I ran into a duplication error due to (likely) the Order Id and Employee Id's being one-to-many during the joining process; coercing the OrderIds to be distinct should solve this.

EDA

Region Descriptors

'Eastern'
'Western'
'Northern'
'Southern'

fig, ax = plt.subplots(figsize=(8,5))

sns.barplot(data=df3, x='RegionDescription', y='Quantity', ci=68, ax=ax)

plt.title('Avg. Quantity: By Region');

# Quick check of differences via swarmplot

#fig, ax = plt.subplots(figsize=(8,5))

sns.catplot(data=df3, x='RegionDescription', y='Quantity', kind='swarm', ci=68)

plt.title('Quantity: By Region');

quantVSreg = {}
for item in df3['RegionDescription'].unique():
    quantVSreg[item] = df3.groupby('RegionDescription').get_group(item)['Quantity']

for item in df3['RegionDescription'].unique():
    print(f'Number of instances in {item}: {len(quantVSreg[item])}')
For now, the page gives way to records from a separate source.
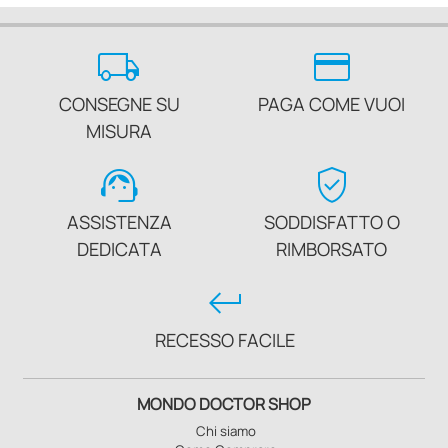
local_shipping
credit_card
CONSEGNE SU
PAGA COME VUOI
MISURA
support_agent
verified_user
ASSISTENZA
SODDISFATTO O
DEDICATA
RIMBORSATO
keyboard_return
RECESSO FACILE
MONDO DOCTOR SHOP
Chi siamo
Number of instances in Eastern: 1022
Number of instances in Western: 325
Number of instances in Southern: 302
Number of instances in Northern: 349

Visually there is not a large difference between regions, however my goal is simply to find out whether or not an effect exists. It is clear that the Eastern region does make up almost 50% of the orders they received during the period of time this data represents. Due to our data being more than two groups, I will need to proceed with a One-Way ANOVA test.
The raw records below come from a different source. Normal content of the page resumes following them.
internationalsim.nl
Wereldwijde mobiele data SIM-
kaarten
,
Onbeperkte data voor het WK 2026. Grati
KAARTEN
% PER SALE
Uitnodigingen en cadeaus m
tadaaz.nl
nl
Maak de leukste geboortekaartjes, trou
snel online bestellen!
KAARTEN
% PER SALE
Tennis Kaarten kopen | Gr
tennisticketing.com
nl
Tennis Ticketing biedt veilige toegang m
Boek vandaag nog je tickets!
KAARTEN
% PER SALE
Testing Assumptions (One-Way ANOVA)

Outliers?

fig, ax = plt.subplots(figsize=(8,5))

for key, val in quantVSreg.items():       
    sns.distplot(val, label=key, ax=ax)

plt.title('Quantity: by Region')
ax.legend();

# Visual check for skew

All of the groups appear to have a similar level of skew and weight in the right tail. There is one item for the Eastern group that hangs pretty far into the tail, I am interested to see whether or not it will fall off after outliers are removed.

for key, val in quantVSreg.items():
    out_dict = fn.find_outliers_Z(val)
    print(f'There are {out_dict.sum()} {key} Z-outliers.')
    
    #out_dict = fn.find_outliers_IQR(val)
    #print(f'There are {out_dict.sum()} {key} IQR-outliers.')
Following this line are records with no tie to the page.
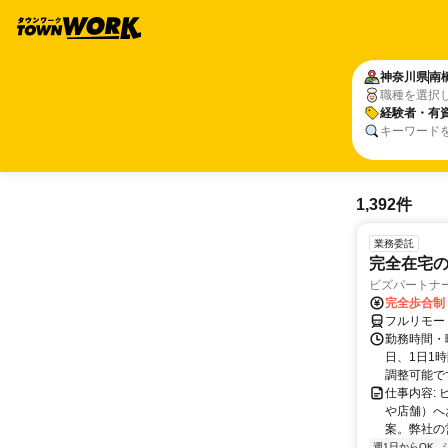
神奈川県
南
職種を選択
経験者・有
キーワード
1,392件
業務委託
完全在宅
ビズパートナ
完全歩合制
フルリモー
勤務時間・曜
日、1日1
調整可能です
仕事内容:
や店舗）へ
案。弊社の
週1日からOK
There are 14 Eastern Z-outliers.
There are 5 Western Z-outliers.
There are 4 Southern Z-outliers.
There are 8 Northern Z-outliers.

# Removing outliers per the Z-score method

for key, val in quantVSreg.items():
    out_dict = fn.find_outliers_Z(val)
    quantVSreg[key] = val[~out_dict]

fig, ax = plt.subplots(figsize=(8,5))

for key, val in quantVSreg.items():
    sns.distplot(val, label=key, ax=ax)

plt.title('Quantity: by Region sans Outliers')
ax.legend();

# 2nd visual check (now without outliers)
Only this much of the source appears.